Question

A box of volume v and temperature t contains a mixture of two ideal gasses a and b, whose molecules have masses ma and mb, respectively. suppose there are n molecules of each type at the beginning of an experiment. each molecule of a combines with a molecule of b to form a new molecule c of mass ma mb. the experiment runs until all of a and b are converted to c.

a, what is the ratio of the pressure after the reaction to the pressure before (assuming no change in temperature)?

Answer 1

The ratio of the pressure after the reaction to the pressure before the reaction of ideal gases A and B forming gas C is 0.5 or 1/2, assuming constant temperature and volume.

Step-by-step explanation:

When ideal gases react to form a new gas, we can use the ideal gas law and Avogadro's Law to understand the changes in pressure. Given that molecules of gases A and B combine in a 1:1 ratio to form molecules of gas C, and that we begin with equal numbers of molecules of A and B (n of each), the number of molecules after the reaction is n (since each C molecule requires one A and one B).

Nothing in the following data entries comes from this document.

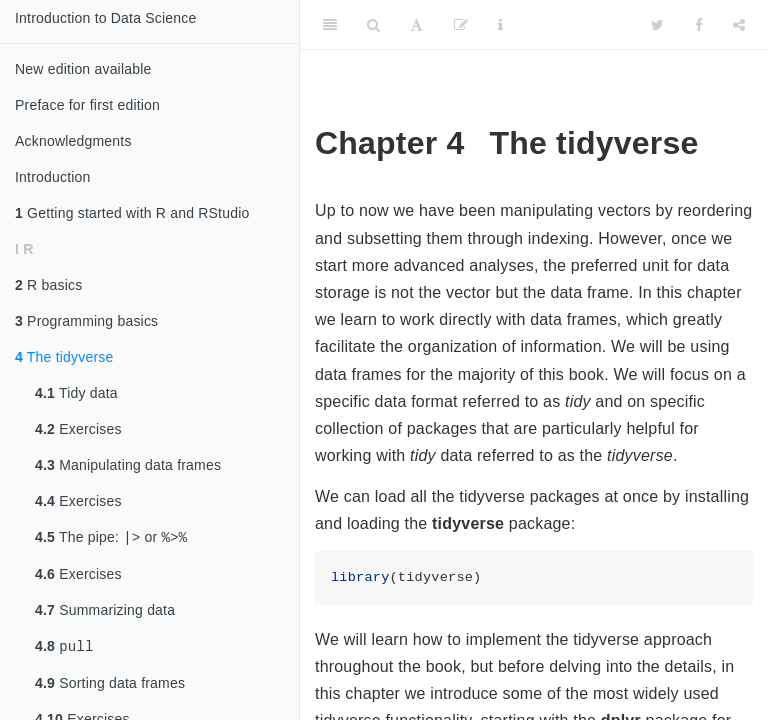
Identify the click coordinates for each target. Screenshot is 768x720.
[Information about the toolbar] (500, 25)
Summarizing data (105, 612)
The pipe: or (111, 538)
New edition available (83, 69)
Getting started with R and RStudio (132, 213)
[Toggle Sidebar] (330, 25)
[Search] (373, 25)
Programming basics (86, 321)
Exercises (78, 429)
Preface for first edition (87, 105)
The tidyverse (64, 357)
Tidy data (76, 393)
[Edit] (461, 25)
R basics (48, 285)
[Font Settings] (416, 25)
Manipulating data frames (128, 465)
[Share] (739, 25)
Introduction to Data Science (105, 18)
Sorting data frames (110, 687)
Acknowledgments (73, 141)
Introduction (53, 177)
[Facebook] (699, 25)
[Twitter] (657, 25)
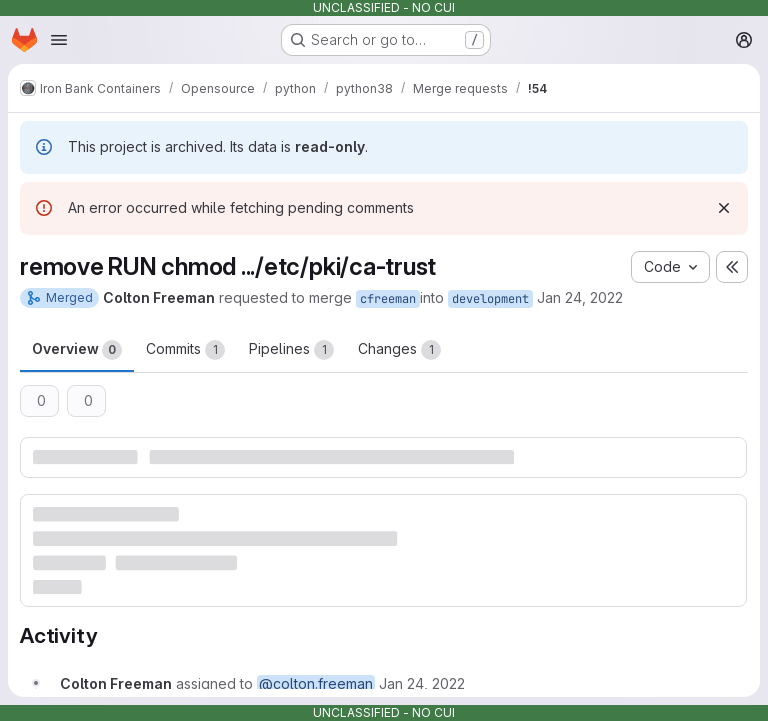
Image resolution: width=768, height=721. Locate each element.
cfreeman (388, 299)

Before the reaction, the total number of gas particles (molecules of A + molecules of B) is 2n. After the reaction, the number of gas molecules is n (since each molecule of C has one molecule from A and one from B). If the temperature and volume are kept constant, and using the fact that pressure is proportional to the number of gas particles (by the ideal gas law), the pressure after the reaction (Pafter) to the pressure before the reaction (Pbefore) is half:

Pafter/Pbefore = n/2n = ½ or 0.5